Water‐Soluble Heteronuclear [NaCuII6] Metallomacrocyclic Sandwich Complexes: Synthesis, Structure, Properties and In Vitro Biological Studies

Abstract

AbstractThe water‐soluble heteronuclear metallomacrocyclic sandwich clusters [NaCu6(hpnbpda)3(OH)3(OH2)3](NO3)·4H2O (1), [NaCu6(hpnbpda)3(OH)3(OH2)3](ClO4) (2), and [NaCu6(hpnbpda)3(OH)3(OH2)3](PF6) (3) [H3hpnbpda = N,N′‐bis(2‐pyridylmethyl)‐2‐hydroxy‐1,3‐propanediamine‐N,N′‐diacetic acid] have been synthesized in methanol at room temperature and fully characterized using several analytical techniques including single‐crystal X‐ray diffraction. The molecular architecture of complex 1 is built from the template assembly of three dinuclear [Cu2(hpnbpda)]+ fragments through their weak oxophillic interactions with a central sodium(I) cation. A close analysis of the single‐crystal X‐ray structure reveals that the metallic core of cluster 1 consists of six highly distorted octahedral CuII ions arranged at the corners of a trigonal prism that encapsulates the sodium(I) ion.
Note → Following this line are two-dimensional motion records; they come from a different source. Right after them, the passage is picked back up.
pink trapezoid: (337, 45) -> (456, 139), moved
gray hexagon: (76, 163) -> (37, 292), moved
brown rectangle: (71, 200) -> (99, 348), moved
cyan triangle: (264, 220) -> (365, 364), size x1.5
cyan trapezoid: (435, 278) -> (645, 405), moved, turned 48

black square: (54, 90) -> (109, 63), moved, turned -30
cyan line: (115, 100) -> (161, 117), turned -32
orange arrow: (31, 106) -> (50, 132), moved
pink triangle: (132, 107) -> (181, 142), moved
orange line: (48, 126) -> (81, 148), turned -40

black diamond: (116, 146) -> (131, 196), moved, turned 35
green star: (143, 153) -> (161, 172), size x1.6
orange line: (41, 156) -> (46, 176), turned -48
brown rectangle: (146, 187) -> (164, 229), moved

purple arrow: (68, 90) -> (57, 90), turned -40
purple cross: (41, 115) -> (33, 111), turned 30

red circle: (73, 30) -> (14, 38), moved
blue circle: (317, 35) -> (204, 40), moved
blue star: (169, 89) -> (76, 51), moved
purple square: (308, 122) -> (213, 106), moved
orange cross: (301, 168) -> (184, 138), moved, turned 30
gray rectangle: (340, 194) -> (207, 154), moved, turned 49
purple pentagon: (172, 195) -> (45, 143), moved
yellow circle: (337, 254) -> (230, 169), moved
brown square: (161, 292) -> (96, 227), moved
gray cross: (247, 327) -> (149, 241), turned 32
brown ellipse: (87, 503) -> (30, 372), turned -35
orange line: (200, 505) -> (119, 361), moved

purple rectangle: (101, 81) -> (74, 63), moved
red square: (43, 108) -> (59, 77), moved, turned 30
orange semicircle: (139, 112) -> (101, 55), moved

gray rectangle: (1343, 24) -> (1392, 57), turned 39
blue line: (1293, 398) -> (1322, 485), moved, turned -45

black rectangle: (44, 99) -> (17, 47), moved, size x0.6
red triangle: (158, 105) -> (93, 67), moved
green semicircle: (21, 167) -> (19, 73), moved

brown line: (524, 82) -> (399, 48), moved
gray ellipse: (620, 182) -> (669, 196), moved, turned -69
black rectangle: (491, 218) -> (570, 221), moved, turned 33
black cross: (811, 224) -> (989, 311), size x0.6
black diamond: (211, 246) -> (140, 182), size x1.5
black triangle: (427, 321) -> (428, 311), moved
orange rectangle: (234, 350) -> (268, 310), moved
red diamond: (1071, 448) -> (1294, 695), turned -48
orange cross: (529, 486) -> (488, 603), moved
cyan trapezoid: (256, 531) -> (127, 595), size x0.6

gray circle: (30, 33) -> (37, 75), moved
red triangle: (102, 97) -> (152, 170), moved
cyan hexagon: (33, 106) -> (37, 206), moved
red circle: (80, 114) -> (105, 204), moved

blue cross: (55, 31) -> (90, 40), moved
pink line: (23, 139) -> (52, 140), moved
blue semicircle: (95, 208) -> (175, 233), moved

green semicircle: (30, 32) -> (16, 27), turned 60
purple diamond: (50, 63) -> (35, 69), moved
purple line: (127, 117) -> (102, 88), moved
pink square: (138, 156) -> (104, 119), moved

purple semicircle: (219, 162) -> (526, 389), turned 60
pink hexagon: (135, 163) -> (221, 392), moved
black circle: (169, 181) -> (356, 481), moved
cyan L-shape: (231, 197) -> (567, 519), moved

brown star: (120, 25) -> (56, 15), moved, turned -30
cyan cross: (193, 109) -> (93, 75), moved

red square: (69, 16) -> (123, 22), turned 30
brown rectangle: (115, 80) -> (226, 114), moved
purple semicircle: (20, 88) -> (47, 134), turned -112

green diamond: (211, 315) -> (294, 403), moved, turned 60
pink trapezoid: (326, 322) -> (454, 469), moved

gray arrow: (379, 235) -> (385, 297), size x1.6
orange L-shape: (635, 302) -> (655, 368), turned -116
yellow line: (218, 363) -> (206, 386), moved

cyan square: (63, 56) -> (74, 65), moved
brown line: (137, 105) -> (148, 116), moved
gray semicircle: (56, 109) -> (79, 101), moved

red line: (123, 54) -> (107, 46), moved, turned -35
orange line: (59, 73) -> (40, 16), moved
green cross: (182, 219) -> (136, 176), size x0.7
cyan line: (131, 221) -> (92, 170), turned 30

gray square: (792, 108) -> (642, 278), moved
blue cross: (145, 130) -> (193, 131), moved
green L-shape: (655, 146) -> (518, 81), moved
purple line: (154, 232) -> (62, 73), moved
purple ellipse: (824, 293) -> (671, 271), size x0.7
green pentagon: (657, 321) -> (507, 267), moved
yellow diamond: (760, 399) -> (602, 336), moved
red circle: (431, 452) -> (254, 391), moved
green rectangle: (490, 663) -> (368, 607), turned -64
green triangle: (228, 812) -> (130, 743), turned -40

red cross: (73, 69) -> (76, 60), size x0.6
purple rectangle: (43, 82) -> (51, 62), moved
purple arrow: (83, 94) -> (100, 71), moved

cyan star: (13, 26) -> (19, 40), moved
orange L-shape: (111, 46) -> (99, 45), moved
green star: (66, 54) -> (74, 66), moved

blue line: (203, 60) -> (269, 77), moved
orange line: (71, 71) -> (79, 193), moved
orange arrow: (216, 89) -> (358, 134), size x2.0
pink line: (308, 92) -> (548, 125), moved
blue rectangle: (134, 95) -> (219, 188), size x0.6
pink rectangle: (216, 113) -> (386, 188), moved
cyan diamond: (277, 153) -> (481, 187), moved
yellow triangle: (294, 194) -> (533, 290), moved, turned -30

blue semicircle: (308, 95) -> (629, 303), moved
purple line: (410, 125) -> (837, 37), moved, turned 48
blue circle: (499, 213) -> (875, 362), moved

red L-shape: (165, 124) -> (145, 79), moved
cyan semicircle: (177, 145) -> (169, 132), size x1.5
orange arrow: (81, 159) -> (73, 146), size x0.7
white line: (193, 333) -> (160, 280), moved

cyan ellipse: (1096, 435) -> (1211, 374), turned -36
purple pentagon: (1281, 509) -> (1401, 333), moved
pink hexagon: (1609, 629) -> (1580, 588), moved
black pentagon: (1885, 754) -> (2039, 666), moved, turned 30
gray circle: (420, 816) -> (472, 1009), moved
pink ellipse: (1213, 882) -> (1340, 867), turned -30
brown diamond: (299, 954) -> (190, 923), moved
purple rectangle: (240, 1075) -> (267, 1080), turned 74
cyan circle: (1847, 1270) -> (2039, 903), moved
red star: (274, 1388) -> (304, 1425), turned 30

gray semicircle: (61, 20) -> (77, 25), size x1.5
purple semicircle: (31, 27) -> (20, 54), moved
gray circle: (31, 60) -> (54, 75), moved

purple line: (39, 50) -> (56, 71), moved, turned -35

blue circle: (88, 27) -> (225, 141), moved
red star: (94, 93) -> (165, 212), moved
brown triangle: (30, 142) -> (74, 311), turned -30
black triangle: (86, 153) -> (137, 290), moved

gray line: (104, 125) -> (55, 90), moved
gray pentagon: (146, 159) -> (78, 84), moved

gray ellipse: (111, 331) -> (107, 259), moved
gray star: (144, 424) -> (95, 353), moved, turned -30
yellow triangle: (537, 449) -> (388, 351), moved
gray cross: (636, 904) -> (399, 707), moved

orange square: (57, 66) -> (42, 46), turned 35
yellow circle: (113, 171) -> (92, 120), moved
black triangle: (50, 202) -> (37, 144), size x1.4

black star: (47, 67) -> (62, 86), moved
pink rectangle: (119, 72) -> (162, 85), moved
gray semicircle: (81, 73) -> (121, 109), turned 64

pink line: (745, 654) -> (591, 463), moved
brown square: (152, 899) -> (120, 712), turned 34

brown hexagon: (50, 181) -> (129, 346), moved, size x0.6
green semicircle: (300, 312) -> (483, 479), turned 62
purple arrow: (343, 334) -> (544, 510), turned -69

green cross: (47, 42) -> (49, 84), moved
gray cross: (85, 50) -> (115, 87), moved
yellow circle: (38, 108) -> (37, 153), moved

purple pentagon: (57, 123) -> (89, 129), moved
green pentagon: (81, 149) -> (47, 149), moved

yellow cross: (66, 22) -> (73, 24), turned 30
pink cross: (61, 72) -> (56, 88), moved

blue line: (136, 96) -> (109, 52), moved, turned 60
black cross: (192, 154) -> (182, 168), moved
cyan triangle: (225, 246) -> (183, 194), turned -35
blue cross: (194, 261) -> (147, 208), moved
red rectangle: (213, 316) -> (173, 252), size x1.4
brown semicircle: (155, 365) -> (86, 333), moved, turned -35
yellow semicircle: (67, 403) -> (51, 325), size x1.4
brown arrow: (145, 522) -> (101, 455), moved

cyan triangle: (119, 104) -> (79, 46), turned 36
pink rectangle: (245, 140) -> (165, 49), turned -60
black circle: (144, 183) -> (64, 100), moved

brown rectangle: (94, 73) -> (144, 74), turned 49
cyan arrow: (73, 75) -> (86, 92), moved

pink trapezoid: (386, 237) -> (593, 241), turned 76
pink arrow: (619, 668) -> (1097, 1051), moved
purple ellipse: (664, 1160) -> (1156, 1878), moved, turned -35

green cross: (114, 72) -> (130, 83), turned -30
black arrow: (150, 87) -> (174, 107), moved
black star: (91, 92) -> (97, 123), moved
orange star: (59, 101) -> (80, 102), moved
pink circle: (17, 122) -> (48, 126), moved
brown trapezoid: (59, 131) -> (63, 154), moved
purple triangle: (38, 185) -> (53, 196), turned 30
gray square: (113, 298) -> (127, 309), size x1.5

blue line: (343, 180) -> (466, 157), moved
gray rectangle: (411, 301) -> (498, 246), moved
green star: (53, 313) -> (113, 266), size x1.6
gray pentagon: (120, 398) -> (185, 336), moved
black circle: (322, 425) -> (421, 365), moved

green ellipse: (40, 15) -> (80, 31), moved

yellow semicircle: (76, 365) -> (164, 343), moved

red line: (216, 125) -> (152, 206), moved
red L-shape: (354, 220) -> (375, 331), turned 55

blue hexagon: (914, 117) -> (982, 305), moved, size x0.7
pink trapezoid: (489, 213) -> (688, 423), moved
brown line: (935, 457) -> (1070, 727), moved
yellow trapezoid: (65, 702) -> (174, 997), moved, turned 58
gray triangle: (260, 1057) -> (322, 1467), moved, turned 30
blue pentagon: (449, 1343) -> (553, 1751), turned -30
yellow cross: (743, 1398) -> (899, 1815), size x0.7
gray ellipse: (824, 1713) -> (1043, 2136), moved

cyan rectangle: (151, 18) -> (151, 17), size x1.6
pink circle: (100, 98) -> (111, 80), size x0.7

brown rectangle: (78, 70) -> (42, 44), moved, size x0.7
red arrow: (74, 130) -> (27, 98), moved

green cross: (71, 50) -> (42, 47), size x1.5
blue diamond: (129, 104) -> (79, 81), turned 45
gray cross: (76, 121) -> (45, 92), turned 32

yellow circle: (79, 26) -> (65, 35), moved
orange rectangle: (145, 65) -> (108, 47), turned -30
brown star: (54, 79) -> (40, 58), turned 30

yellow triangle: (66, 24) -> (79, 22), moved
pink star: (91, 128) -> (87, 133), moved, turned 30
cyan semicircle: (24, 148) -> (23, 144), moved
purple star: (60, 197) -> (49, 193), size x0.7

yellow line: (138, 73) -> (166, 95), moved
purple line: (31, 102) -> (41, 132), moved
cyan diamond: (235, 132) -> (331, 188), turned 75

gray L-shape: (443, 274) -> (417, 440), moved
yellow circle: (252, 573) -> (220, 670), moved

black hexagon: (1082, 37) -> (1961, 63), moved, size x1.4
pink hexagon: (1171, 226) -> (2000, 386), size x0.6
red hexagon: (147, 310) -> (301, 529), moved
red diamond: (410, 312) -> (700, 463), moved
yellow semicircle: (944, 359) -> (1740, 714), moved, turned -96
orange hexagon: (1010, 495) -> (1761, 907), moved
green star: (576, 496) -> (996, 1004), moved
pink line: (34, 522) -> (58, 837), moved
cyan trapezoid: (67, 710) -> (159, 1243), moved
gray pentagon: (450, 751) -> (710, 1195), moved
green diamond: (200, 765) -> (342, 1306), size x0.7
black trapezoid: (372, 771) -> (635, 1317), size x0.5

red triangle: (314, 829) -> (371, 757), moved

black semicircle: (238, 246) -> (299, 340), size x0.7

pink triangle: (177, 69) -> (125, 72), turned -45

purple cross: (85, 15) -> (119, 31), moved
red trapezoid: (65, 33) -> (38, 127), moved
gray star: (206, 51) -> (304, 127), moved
Complex 1 displays a rare μ3:η2:η1:η1 bridging mode of six carboxylate groups of three hpnbpda3– ligands with each bridging between two copper(II) atoms and the sodium(I) center. Variable‐temperature magnetic‐susceptibility measurements (2–300 K) on a powdered microcrystalline sample reveal that the paramagnetic copper centers in complex 1 are antiferromagnetically coupled to one another. Systematic biological investigation such as cytotoxicity assessment, DNA content analysis in terms of cell‐cycle distribution by means of the fluorescence‐activated cell sorting (FACS) method, DNA binding, DNA cleavage, and the underlying mechanism of possible apoptotic cell‐death events in human cervical cancer cells (HeLa) were carried out in detail using complex 1. The in vitro assays using complex 1 in HeLa cells provided new findings that indicate its possible future therapeutic application. Theoretical calculations were carried out to find the Fukui functions at the metal sites in complex 1 to predict the possible metal centers involved in the DNA binding.